**Task prompt:**
Everything from the line containing "Hvid - 2500m" through the end of the data below should be copied exactly, with no other lines.

**Available data:**
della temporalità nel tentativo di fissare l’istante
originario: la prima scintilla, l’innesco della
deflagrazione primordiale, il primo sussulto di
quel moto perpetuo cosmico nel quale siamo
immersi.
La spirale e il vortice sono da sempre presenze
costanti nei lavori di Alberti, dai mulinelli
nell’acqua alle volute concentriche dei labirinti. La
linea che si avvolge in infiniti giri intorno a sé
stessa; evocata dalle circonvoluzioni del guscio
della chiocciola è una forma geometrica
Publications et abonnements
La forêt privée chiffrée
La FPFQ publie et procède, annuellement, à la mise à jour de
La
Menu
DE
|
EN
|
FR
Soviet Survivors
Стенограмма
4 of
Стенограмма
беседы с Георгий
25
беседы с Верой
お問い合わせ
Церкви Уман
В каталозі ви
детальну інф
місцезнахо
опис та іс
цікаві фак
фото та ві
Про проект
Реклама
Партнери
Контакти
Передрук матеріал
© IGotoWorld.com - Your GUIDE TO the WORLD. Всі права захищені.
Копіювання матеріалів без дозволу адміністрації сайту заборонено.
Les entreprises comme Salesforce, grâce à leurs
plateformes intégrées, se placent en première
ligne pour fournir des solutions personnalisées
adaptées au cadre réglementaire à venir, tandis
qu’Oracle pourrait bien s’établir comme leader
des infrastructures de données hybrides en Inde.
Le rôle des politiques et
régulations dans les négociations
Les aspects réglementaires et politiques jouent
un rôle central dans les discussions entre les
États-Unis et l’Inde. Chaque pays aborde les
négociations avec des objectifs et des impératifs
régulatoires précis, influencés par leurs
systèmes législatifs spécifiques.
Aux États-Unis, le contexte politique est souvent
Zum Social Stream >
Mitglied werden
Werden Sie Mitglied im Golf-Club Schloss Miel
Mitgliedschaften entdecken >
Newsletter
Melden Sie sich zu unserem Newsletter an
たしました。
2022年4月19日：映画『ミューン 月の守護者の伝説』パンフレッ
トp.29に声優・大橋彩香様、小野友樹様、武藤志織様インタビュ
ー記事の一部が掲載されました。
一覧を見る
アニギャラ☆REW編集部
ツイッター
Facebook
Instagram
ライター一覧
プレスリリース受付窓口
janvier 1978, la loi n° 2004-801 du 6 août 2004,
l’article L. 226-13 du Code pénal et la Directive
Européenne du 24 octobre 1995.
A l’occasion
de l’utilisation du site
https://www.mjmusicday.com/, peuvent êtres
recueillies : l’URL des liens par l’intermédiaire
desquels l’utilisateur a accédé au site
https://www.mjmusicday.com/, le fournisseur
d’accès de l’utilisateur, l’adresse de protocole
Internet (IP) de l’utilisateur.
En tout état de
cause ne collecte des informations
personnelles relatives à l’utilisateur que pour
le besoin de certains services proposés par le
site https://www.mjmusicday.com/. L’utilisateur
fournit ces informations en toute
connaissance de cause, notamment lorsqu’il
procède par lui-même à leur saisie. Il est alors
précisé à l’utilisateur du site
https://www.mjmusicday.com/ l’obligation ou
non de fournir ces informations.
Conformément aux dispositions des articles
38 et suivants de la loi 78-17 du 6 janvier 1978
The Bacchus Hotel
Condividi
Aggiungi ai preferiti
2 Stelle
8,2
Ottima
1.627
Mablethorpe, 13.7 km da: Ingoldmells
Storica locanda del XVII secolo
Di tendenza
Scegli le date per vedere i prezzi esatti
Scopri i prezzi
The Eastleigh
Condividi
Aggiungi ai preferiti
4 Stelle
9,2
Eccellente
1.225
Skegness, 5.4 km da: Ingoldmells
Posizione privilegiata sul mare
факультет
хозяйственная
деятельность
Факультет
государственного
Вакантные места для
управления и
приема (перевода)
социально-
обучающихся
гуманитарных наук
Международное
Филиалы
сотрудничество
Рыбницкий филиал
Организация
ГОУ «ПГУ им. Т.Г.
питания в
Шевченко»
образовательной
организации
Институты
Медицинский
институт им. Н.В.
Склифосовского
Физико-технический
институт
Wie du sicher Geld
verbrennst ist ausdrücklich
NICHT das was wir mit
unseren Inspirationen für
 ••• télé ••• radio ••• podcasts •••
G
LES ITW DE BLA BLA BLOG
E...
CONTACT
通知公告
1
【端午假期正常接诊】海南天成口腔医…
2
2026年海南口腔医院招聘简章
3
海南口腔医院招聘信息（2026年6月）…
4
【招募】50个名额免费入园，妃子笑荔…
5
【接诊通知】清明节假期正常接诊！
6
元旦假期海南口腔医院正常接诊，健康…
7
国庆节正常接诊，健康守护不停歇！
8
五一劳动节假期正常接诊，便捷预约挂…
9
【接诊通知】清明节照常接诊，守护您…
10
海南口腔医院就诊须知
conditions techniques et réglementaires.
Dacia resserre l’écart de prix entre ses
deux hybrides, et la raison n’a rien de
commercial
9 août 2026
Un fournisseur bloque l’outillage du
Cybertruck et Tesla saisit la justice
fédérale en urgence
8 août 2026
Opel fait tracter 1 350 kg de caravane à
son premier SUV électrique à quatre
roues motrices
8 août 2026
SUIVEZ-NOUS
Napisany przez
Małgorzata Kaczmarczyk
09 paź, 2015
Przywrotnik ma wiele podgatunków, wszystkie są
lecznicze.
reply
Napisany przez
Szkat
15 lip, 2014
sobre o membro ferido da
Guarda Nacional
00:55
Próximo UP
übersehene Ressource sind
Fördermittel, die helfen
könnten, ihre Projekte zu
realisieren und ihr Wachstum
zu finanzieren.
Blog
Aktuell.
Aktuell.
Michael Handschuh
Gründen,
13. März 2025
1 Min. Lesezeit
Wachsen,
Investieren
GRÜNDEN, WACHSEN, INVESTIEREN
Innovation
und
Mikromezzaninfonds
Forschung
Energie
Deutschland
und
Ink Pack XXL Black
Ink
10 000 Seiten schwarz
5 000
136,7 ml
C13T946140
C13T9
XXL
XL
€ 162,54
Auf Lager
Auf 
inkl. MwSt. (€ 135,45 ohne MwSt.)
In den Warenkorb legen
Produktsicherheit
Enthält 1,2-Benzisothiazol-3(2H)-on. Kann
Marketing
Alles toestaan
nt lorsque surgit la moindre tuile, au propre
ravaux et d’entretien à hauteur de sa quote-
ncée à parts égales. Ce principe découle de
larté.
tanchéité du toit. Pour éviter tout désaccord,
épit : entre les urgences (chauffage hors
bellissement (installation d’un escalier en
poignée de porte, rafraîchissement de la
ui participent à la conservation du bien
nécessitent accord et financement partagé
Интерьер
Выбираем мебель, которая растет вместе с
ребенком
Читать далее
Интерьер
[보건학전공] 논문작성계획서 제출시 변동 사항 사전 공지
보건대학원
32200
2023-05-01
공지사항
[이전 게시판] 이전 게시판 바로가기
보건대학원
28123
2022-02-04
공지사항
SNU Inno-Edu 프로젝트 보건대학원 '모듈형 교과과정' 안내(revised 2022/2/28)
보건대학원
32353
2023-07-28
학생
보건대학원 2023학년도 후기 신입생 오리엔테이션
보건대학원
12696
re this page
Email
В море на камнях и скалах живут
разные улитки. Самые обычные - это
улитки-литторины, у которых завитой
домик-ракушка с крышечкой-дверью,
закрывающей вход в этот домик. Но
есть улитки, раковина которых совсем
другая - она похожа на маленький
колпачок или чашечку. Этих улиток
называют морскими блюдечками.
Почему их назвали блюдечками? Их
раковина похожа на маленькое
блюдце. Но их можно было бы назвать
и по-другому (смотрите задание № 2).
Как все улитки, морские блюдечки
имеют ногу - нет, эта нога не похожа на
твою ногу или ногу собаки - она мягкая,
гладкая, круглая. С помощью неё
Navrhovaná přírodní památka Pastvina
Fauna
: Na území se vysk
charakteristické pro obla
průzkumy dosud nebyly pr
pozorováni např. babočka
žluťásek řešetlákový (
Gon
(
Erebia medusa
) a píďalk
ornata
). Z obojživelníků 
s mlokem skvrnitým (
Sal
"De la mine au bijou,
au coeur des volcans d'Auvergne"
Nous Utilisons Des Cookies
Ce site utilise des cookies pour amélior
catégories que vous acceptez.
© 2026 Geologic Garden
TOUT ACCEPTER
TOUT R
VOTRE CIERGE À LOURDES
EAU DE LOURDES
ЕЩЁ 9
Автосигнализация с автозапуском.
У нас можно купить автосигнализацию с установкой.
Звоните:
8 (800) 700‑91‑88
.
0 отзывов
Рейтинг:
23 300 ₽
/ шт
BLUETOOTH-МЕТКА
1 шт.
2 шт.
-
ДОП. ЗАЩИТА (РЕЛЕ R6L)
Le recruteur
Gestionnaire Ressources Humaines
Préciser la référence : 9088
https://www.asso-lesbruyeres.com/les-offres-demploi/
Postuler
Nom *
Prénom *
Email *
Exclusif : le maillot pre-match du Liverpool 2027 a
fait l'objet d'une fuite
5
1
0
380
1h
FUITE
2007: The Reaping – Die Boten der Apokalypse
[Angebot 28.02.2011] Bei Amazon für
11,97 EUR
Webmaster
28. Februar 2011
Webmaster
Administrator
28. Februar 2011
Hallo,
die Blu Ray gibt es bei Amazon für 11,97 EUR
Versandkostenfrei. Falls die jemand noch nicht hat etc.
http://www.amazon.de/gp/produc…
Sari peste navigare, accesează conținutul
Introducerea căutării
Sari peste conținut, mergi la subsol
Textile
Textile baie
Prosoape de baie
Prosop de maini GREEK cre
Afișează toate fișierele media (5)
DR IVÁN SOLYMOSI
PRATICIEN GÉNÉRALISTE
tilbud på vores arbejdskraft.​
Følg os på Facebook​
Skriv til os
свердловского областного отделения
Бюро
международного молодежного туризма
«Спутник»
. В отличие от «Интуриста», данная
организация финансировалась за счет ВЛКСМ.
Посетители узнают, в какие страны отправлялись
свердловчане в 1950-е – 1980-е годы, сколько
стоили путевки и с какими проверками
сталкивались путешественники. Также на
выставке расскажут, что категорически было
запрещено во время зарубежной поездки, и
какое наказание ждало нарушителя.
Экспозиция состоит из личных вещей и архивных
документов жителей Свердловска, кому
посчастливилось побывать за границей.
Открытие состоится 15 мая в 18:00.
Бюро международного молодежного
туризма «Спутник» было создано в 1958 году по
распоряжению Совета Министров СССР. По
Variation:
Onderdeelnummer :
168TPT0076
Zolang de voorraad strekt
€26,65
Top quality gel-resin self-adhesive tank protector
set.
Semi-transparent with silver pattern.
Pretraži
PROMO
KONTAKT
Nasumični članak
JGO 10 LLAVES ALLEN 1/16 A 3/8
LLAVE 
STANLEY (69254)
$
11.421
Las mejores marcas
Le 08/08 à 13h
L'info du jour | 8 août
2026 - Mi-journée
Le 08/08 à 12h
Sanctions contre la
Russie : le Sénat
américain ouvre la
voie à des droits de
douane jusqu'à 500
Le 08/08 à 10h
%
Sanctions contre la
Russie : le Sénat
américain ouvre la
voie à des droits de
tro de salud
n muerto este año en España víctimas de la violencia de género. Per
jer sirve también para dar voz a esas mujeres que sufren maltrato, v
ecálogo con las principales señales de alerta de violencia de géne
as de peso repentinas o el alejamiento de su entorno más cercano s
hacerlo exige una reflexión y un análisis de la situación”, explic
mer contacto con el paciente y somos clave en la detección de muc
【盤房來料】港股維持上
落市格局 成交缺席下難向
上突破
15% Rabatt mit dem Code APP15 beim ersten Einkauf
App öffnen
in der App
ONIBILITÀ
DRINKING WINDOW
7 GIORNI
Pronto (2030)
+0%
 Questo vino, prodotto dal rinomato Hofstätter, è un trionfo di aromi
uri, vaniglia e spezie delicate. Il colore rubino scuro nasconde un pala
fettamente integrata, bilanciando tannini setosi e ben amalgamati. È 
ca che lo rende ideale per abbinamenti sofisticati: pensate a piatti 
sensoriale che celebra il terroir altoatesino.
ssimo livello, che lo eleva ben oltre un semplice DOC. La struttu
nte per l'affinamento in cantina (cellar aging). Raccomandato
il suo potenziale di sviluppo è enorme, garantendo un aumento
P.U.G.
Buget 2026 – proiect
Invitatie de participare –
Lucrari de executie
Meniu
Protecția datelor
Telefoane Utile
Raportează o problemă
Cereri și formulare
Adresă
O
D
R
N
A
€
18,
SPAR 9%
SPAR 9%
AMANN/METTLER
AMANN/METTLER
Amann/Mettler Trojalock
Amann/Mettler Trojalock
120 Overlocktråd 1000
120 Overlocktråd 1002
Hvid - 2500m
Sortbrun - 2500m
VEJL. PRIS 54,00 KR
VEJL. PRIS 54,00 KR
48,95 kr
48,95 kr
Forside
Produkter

**Output for this exercise:**
Hvid - 2500m
Sortbrun - 2500m
VEJL. PRIS 54,00 KR
VEJL. PRIS 54,00 KR
48,95 kr
48,95 kr
Forside
Produkter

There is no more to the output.